>>>>>

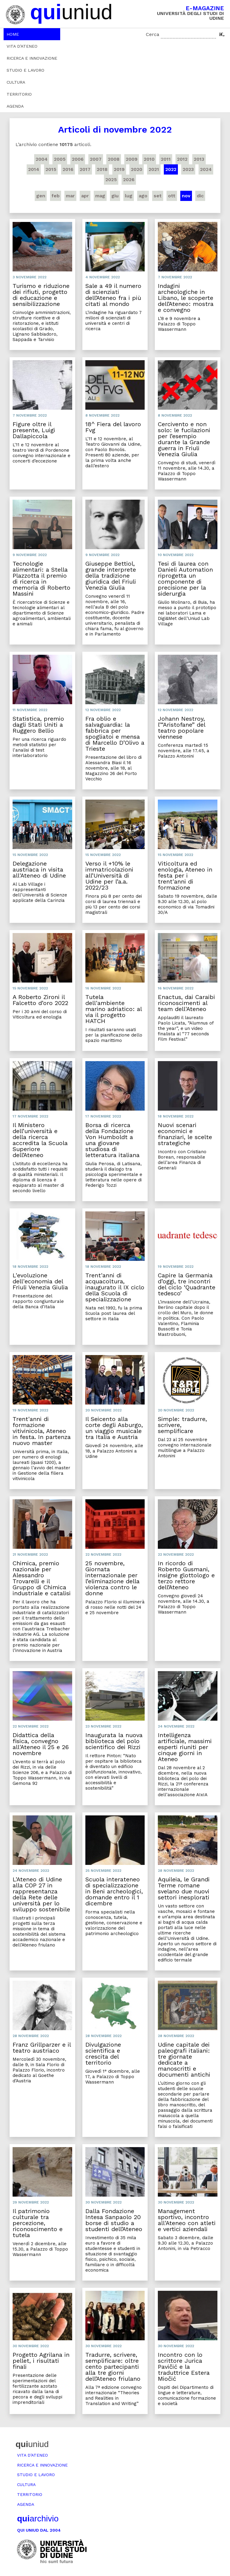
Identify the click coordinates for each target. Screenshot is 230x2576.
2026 (128, 179)
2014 (33, 169)
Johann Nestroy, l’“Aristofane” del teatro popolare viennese (181, 727)
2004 (42, 159)
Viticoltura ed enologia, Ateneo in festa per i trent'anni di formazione (185, 875)
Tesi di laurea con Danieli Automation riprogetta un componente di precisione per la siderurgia (185, 578)
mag (100, 196)
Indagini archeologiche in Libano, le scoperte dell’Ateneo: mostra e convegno (186, 297)
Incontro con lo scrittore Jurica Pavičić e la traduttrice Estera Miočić (184, 2366)
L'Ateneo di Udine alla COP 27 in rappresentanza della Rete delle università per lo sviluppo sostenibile (41, 1894)
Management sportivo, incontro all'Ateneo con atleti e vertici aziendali (187, 2220)
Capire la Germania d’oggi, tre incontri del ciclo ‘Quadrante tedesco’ (186, 1284)
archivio (37, 2518)
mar (70, 196)
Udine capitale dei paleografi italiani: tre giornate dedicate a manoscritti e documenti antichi (184, 2059)
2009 (131, 159)
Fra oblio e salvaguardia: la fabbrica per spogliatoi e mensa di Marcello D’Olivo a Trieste (114, 733)
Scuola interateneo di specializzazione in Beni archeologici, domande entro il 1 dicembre (114, 1891)
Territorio (19, 94)
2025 (111, 179)
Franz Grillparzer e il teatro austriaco (42, 2047)
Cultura (16, 82)
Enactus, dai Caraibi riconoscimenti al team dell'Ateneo (186, 1003)
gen (40, 196)
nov (186, 196)
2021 (154, 169)
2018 (102, 169)
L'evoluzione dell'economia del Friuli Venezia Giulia (40, 1281)
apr (85, 196)
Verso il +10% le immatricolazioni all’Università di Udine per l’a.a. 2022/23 (109, 875)
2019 (119, 169)
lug (128, 196)
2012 (182, 159)
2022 (170, 169)
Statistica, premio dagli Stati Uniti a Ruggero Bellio (38, 724)
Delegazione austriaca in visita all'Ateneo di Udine (39, 869)
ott (171, 196)
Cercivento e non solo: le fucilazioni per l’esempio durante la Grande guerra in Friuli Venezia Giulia (184, 439)
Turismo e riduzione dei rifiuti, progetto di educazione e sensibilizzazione (41, 294)
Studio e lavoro (25, 70)
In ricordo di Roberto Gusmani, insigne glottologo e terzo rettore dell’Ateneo (186, 1575)
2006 (78, 159)
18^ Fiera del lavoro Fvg (113, 427)
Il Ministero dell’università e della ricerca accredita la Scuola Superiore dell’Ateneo (40, 1140)
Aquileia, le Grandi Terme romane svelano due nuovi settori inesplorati (184, 1888)
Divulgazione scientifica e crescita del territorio (103, 2053)
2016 (68, 169)
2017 (85, 169)
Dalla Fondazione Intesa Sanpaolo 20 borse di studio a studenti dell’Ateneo (113, 2220)
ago (143, 196)
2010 (149, 159)
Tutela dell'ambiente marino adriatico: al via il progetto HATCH (113, 1009)
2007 (96, 159)
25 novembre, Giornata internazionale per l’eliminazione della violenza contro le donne (112, 1578)
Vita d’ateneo (22, 46)
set (158, 196)
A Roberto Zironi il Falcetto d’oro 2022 (40, 1000)
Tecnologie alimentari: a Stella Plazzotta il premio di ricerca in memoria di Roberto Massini (41, 578)
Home (13, 34)
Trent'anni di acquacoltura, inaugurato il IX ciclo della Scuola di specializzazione (114, 1287)
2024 (206, 169)
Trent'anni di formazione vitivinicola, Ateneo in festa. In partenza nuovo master (42, 1431)
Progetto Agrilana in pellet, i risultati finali (41, 2360)
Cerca (152, 34)
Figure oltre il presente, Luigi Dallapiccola (34, 430)
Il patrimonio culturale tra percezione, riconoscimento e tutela (38, 2223)
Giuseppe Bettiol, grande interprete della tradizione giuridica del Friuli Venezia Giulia (110, 575)
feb (56, 196)
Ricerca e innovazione (32, 58)
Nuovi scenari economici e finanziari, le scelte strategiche (185, 1134)
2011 (166, 159)
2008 (113, 159)
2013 (199, 159)
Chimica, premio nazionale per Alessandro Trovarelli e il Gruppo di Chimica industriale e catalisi (42, 1578)
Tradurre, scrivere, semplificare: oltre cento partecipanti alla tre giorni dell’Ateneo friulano (112, 2366)
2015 (51, 169)
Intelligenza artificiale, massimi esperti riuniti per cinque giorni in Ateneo (185, 1747)
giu (115, 196)
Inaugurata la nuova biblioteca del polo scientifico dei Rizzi (114, 1741)
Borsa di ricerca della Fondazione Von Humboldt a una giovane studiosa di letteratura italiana (112, 1140)
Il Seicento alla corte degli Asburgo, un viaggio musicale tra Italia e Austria (114, 1428)
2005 (60, 159)
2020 (136, 169)
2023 (188, 169)
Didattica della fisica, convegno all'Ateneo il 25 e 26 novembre (41, 1744)
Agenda (15, 106)
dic (200, 196)
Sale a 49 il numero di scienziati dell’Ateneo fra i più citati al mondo (113, 294)
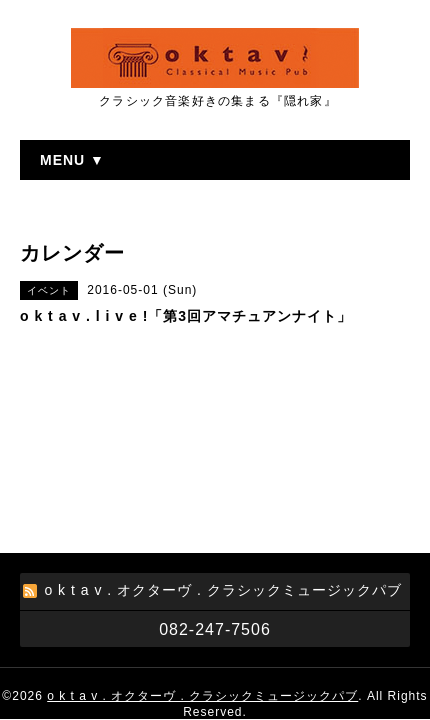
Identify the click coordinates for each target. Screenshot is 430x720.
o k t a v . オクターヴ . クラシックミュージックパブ (202, 566)
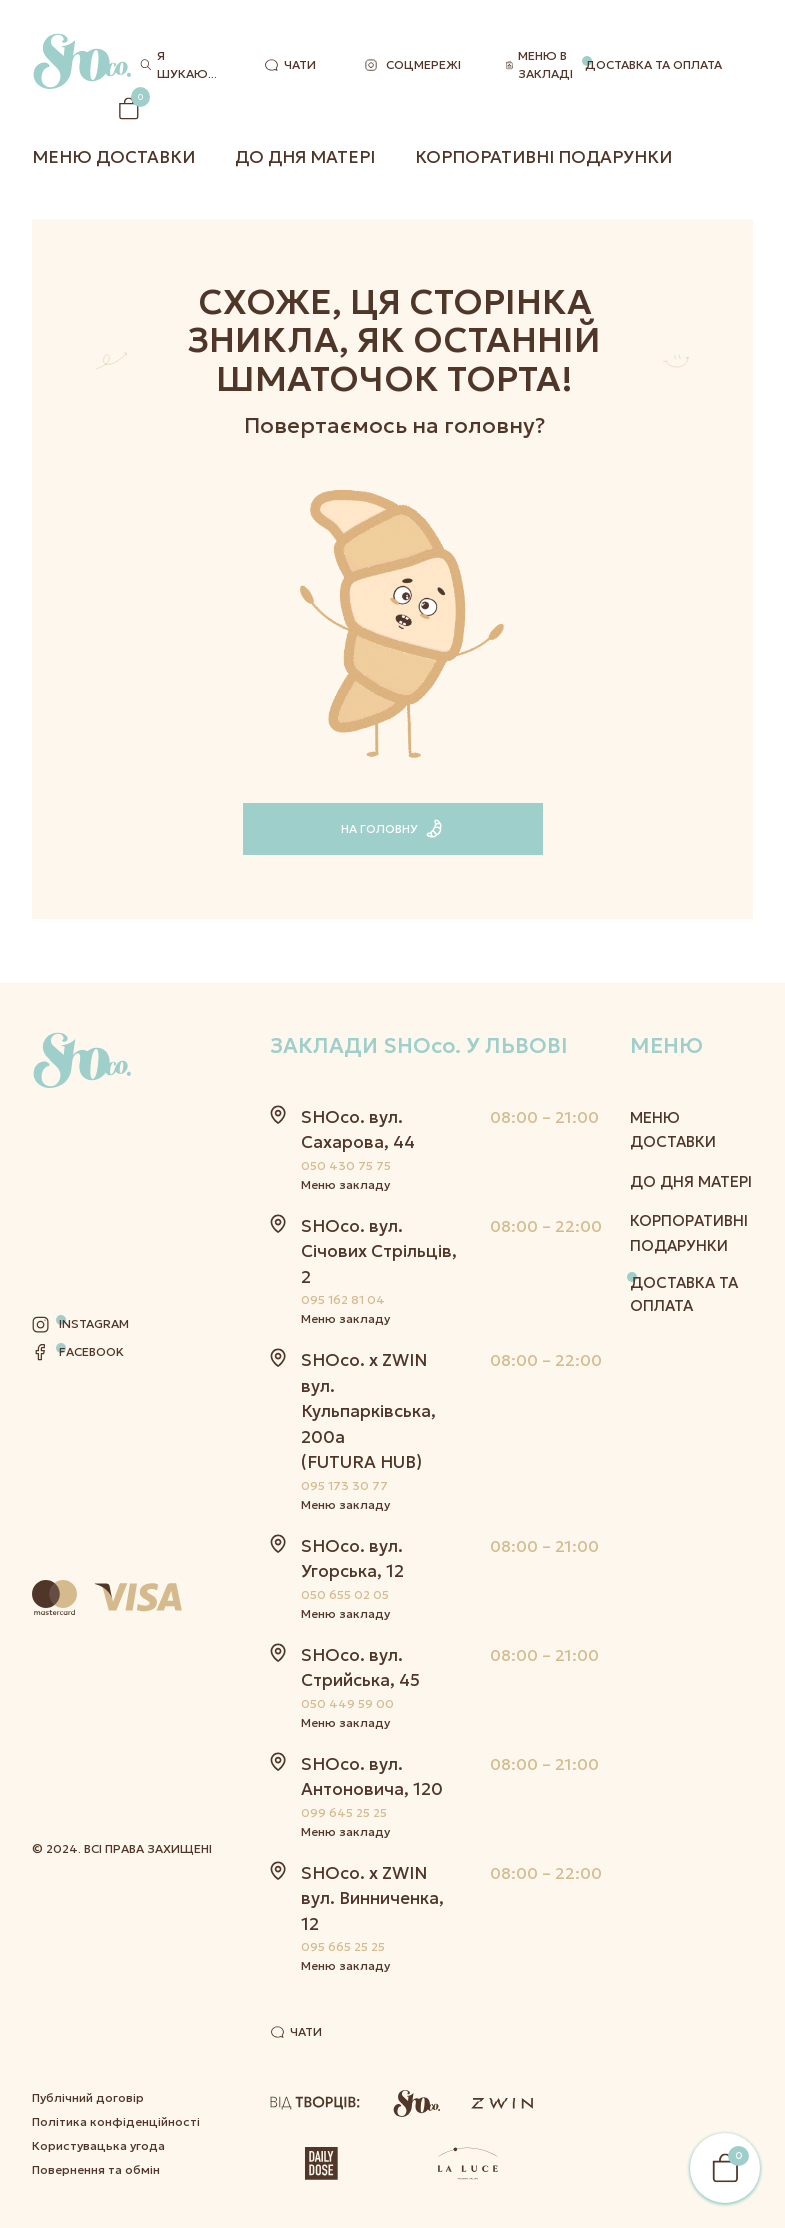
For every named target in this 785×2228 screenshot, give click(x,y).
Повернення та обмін (96, 1925)
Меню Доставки (113, 157)
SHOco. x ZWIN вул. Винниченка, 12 (372, 1898)
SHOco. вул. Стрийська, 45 (360, 1668)
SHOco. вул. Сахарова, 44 (358, 1130)
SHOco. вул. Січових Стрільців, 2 (379, 1251)
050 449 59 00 (347, 1703)
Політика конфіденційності (116, 1877)
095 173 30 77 (344, 1485)
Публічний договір (88, 1853)
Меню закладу (345, 1184)
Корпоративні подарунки (543, 157)
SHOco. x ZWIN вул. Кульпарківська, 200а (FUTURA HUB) (368, 1411)
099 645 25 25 (344, 1812)
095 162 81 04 (343, 1299)
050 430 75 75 (346, 1165)
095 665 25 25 (343, 1946)
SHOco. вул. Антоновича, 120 (372, 1777)
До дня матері (305, 157)
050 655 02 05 (345, 1594)
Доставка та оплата (653, 64)
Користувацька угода (98, 1901)
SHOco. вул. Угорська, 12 (352, 1559)
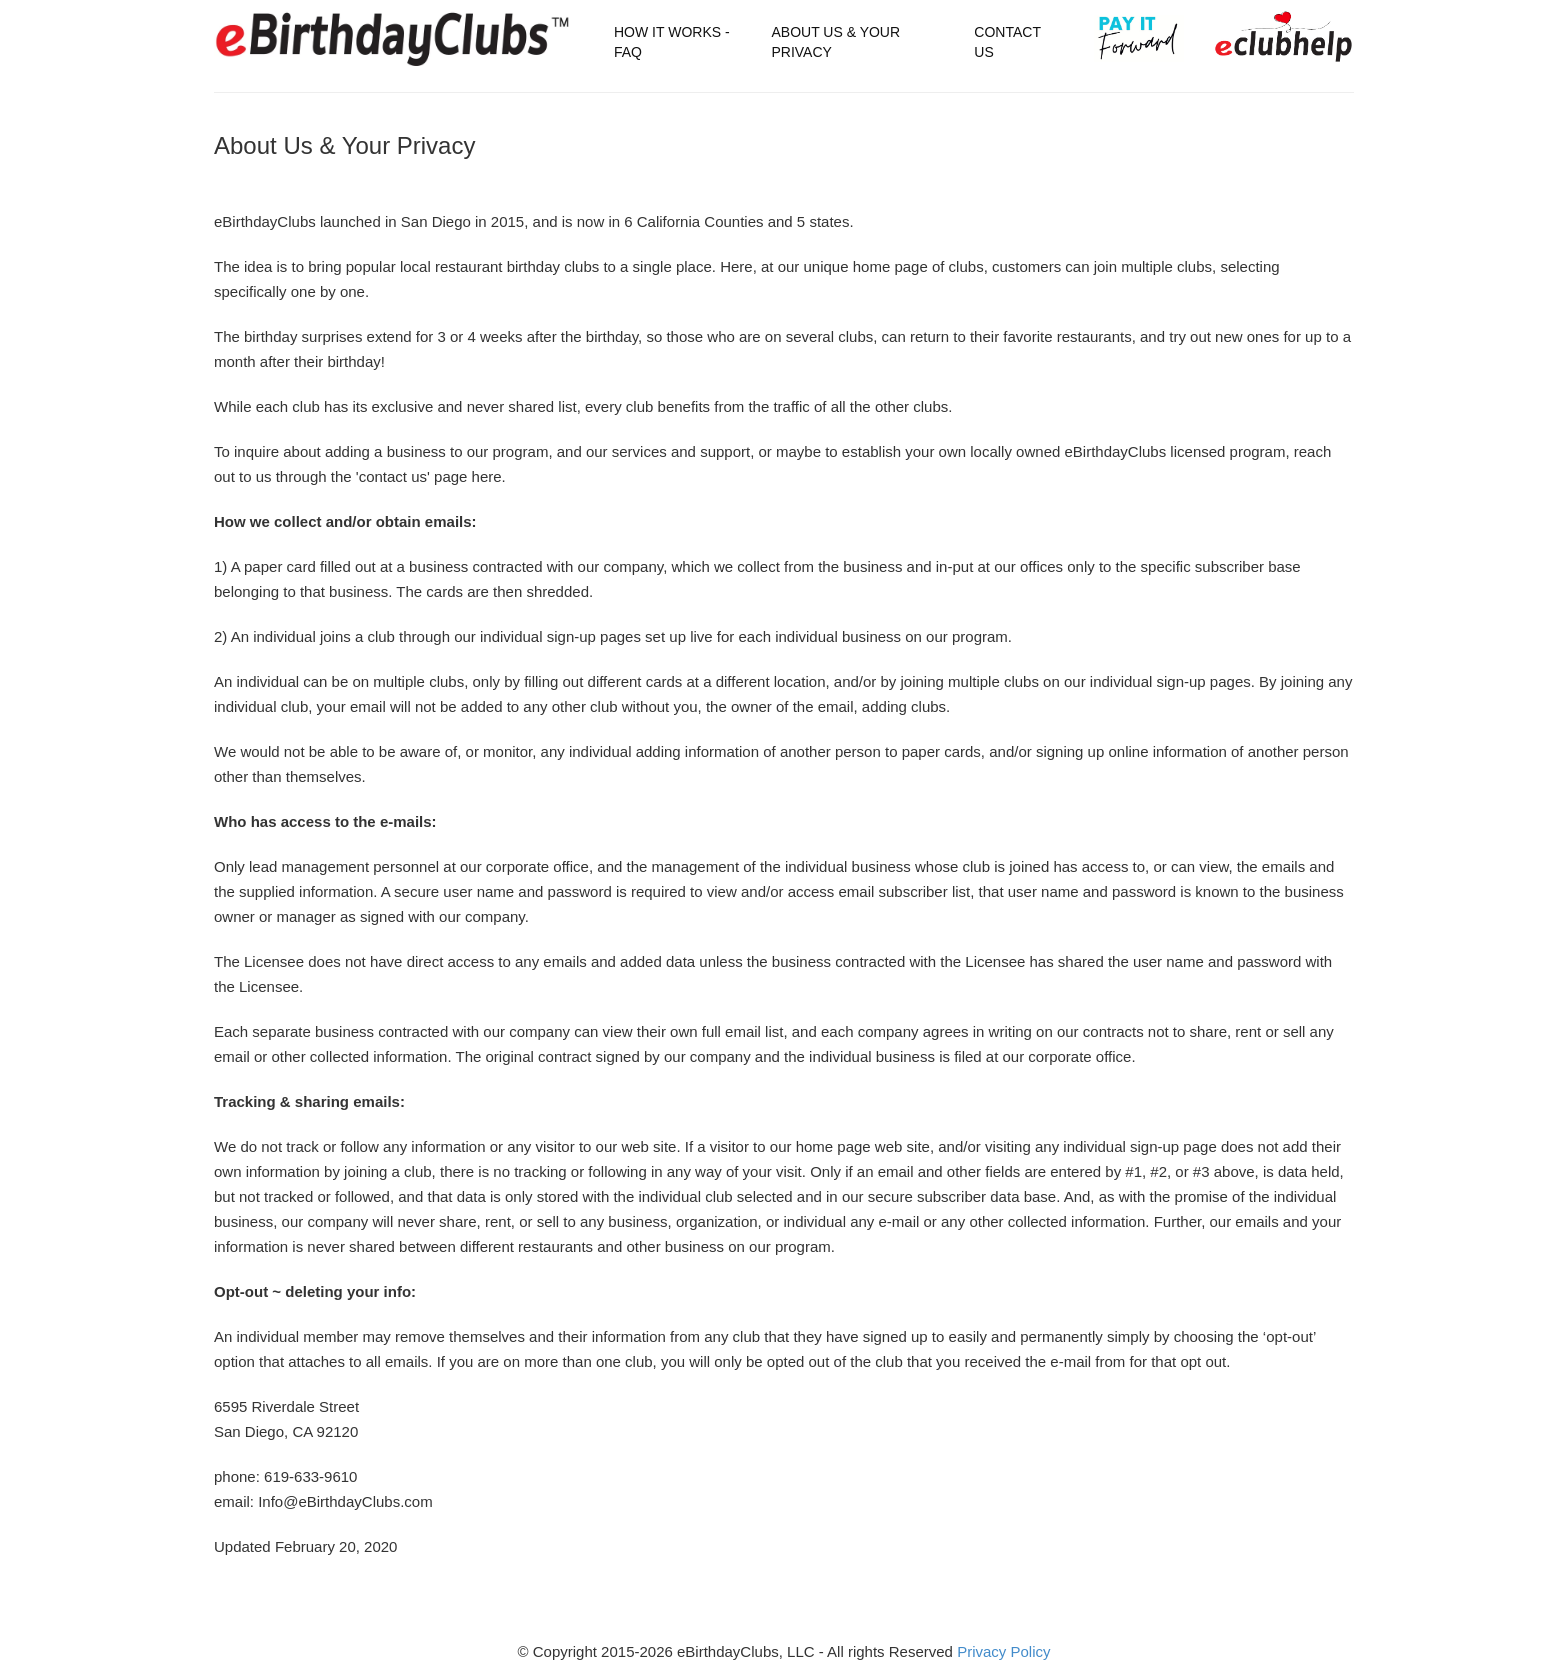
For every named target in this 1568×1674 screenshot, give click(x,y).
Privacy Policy (1003, 1651)
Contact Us (1007, 42)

<<<<<

Say again, word for word, the lines beginning at the top of the data and ending with the line that has "Il Ministero dell’università". Skip the pictures.

Identify the click coordinates for each target. Screenshot is 230x2576.
2026 (128, 179)
2014 (33, 169)
Johann Nestroy, l’“Aristofane” del teatro popolare viennese (181, 727)
2004 (42, 159)
Viticoltura ed enologia, Ateneo in festa per i trent'anni di formazione (185, 875)
Tesi di laurea con Danieli Automation riprogetta un componente di precisione per la siderurgia (185, 578)
mag (100, 196)
Indagini archeologiche in Libano, le scoperte dell’Ateneo: mostra e convegno (186, 297)
Incontro con lo scrittore Jurica Pavičić e la traduttrice Estera Miočić (184, 2366)
L'Ateneo di Udine alla COP 27 in rappresentanza della Rete delle università per lo sviluppo sostenibile (41, 1894)
Management sportivo, incontro all'Ateneo con atleti e vertici aziendali (187, 2220)
Capire la Germania d’oggi, tre incontri del ciclo ‘Quadrante tedesco’ (186, 1284)
archivio (37, 2518)
mar (70, 196)
Udine capitale dei paleografi italiani: tre giornate dedicate a manoscritti e documenti antichi (184, 2059)
2009 (131, 159)
Fra oblio e salvaguardia: la fabbrica per spogliatoi e mensa di Marcello D’Olivo a Trieste (114, 733)
Scuola interateneo di specializzazione in Beni archeologici, domande entro il 1 dicembre (114, 1891)
Territorio (19, 94)
2025 (111, 179)
Franz Grillparzer e il teatro austriaco (42, 2047)
Cultura (16, 82)
Enactus, dai Caraibi riconoscimenti al team dell'Ateneo (186, 1003)
gen (40, 196)
nov (186, 196)
2021 (154, 169)
2018 (102, 169)
L'evoluzione dell'economia del Friuli Venezia Giulia (40, 1281)
apr (85, 196)
Verso il +10% le immatricolazioni all’Università di Udine per l’a.a. 2022/23 (109, 875)
2019 (119, 169)
lug (128, 196)
2012 (182, 159)
2022 (170, 169)
Statistica, premio dagli Stati Uniti a Ruggero Bellio (38, 724)
Delegazione austriaca in visita all'Ateneo di Udine (39, 869)
ott (171, 196)
Cercivento e non solo: le fucilazioni per l’esempio durante la Grande guerra in Friuli Venezia Giulia (184, 439)
Turismo e riduzione dei rifiuti, progetto di educazione e sensibilizzazione (41, 294)
Studio e lavoro (25, 70)
In ricordo di Roberto Gusmani, insigne glottologo e terzo rettore dell’Ateneo (186, 1575)
2006 (78, 159)
18^ Fiera del lavoro Fvg (113, 427)
Il Ministero dell’università e della ricerca accredita la Scuola Superiore dell’Ateneo (40, 1140)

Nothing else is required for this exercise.